On October 1, 1902, a substantial part of the work remained unfinished. The railway company by its general manager was entitled to declare the contract at an end. The provision of the first contract for a written opinion of the engineer and its communication to the contract- or applied only to a case of lack of progress before the time for completion arrived, a case in which the engineer thought the work would not be completed within the specified period. That is not this case. Here the time had expired, the work was not done, and no communication of the engineer’s opinion in writing was necessary. As between plaintiffs and defendants, the former were in a sense owners, and under the circumstances it was their right for the protection of their own interests to take possession of the ground and finish up the work at the expense of defendants. Philips, etc., Co. v. Seymour, supra; Champlain Construction Co. v. O’Brien (C. C.) 104 Fed. 930; Wyckoff v. Taylor, 13 App. Div. (N. Y.) 240, 43 N. Y. Supp. 31. In Philips, etc., Co. v. Seymour, the Supreme Court said:
“If the builder has done a large and valuable part of the work, but yet has failed to complete the whole or any specific part of tho building or structure within the time limited by his covenant, the other party, when that time arrives, has tlie option of abandoning the contract for such failure, or of permitting the party in default to go om.”
That defendants’ men remained and worked with those who performed the force work and thereby lessened their loss does not alter the result. If plaintiffs had the right to treat defendants as being in default and to finish the work themselves or to authorize others to do so, it is immaterial that defendants objected. The right of recovery for the force work is based upon the breach of covenant to do the work within the prescribed time, and defendants’ objections after breach do not impair it.
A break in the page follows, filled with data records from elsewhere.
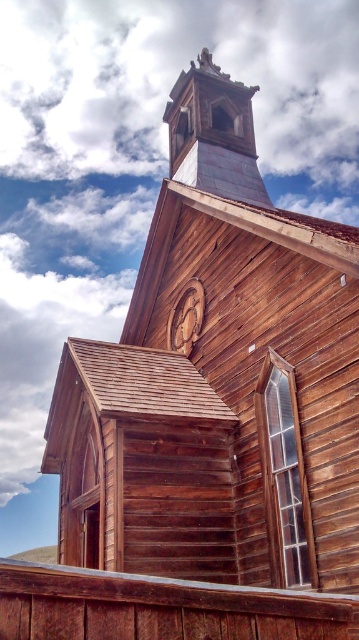 Question: Which of the following is the closest to the observer?

Choices:
 (A) wooden steeple at upper center
 (B) wooden carving at center

Answer: (B)

Question: Is wooden steeple at upper center positioned at the back of wooden carving at center?

Choices:
 (A) no
 (B) yes

Answer: (B)

Question: From the image, what is the correct spatial relationship of wooden steeple at upper center in relation to wooden carving at center?

Choices:
 (A) below
 (B) above

Answer: (B)

Question: Which point appears farthest from the camera in this image?

Choices:
 (A) (175, 301)
 (B) (183, 154)

Answer: (B)

Question: Can you confirm if wooden steeple at upper center is positioned to the left of wooden carving at center?

Choices:
 (A) yes
 (B) no

Answer: (B)

Question: Which point is closer to the camera?

Choices:
 (A) (227, 77)
 (B) (179, 314)

Answer: (B) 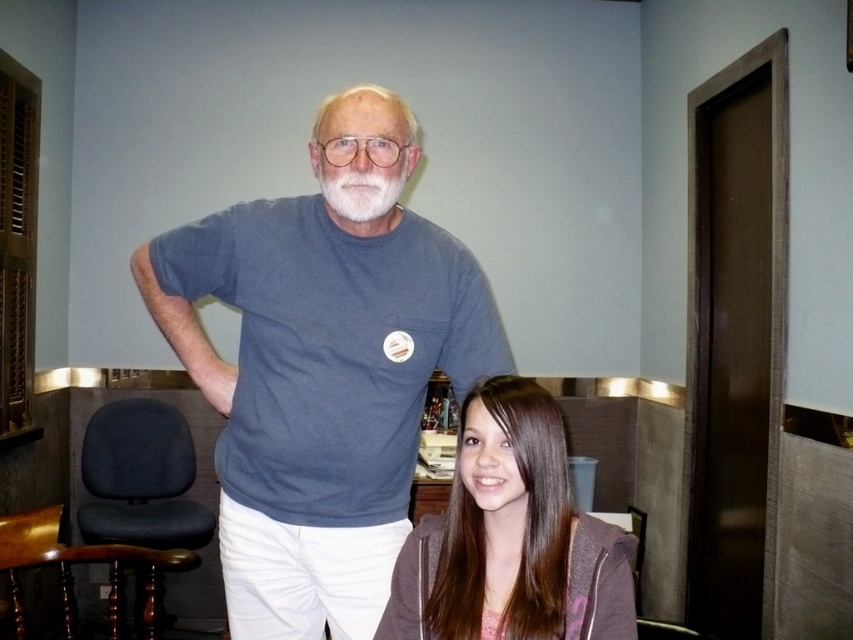 Question: Is matte blue t-shirt at center to the right of smooth brown hair at lower center from the viewer's perspective?

Choices:
 (A) yes
 (B) no

Answer: (B)

Question: Can you confirm if matte blue t-shirt at center is positioned below white matte beard at upper center?

Choices:
 (A) no
 (B) yes

Answer: (B)

Question: Which of the following is the closest to the observer?

Choices:
 (A) smooth brown hair at lower center
 (B) white matte beard at upper center

Answer: (A)

Question: Which of these objects is positioned closest to the smooth brown hair at lower center?

Choices:
 (A) matte blue t-shirt at center
 (B) white matte beard at upper center

Answer: (A)

Question: Is the position of matte blue t-shirt at center less distant than that of smooth brown hair at lower center?

Choices:
 (A) yes
 (B) no

Answer: (B)

Question: Which is nearer to the white matte beard at upper center?

Choices:
 (A) smooth brown hair at lower center
 (B) matte blue t-shirt at center

Answer: (B) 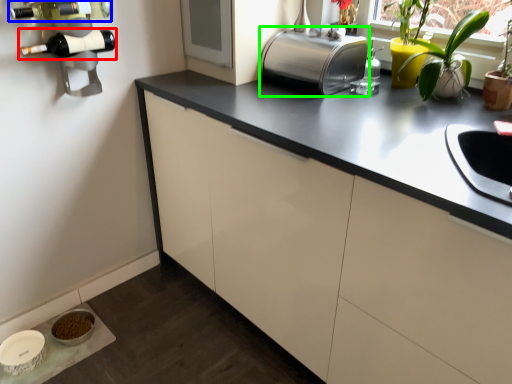 Question: Based on their relative distances, which object is nearer to wine bottle (highlighted by a red box)? Choose from wine bottle (highlighted by a blue box) and toaster (highlighted by a green box).

Choices:
 (A) wine bottle
 (B) toaster

Answer: (A) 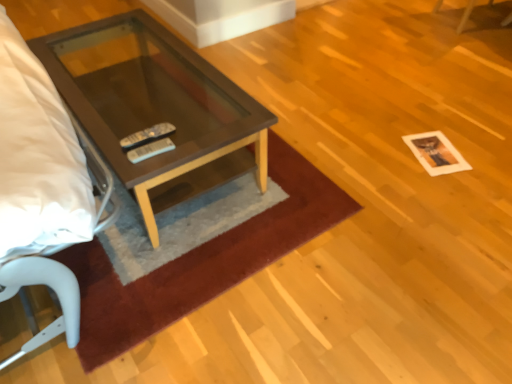 Measure the distance between point (234, 236) and camera.

The distance of point (234, 236) from camera is 1.70 meters.

What do you see at coordinates (436, 153) in the screenshot? This screenshot has height=384, width=512. I see `white paper at lower right` at bounding box center [436, 153].

Describe the element at coordinates (156, 108) in the screenshot. The width and height of the screenshot is (512, 384). I see `matte brown glass coffee table at center` at that location.

This screenshot has height=384, width=512. What are the coordinates of `brown plush rug at center` in the screenshot? It's located at [x=201, y=261].

Who is shorter, brown plush rug at center or matte brown glass coffee table at center?

With less height is brown plush rug at center.

From the picture: Could you tell me if brown plush rug at center is facing matte brown glass coffee table at center?

No.

From the image's perspective, which object appears higher, brown plush rug at center or matte brown glass coffee table at center?

matte brown glass coffee table at center, from the image's perspective.

Considering the relative sizes of brown plush rug at center and matte brown glass coffee table at center in the image provided, is brown plush rug at center bigger than matte brown glass coffee table at center?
Some other matters require notice. The contracts were made and were to be performed in Iowa. Therefore the South Dakota statute that time is not of the essence of a contract, unless by its terms expressly so provided, does not apply. In plaintiffs’ settlement for the force work they were allowed a rebate. They should not recover from defendants more than they actually paid. If plaintiffs credited themselves and charged defendants with the amount of the $400 note sued on as a payment on the work, and settlement was made on the statement of account showing the same, the note has been paid, and plaintiffs cannot again have the benefit of it.
The judgment is reversed, and the cause remanded for a new trial.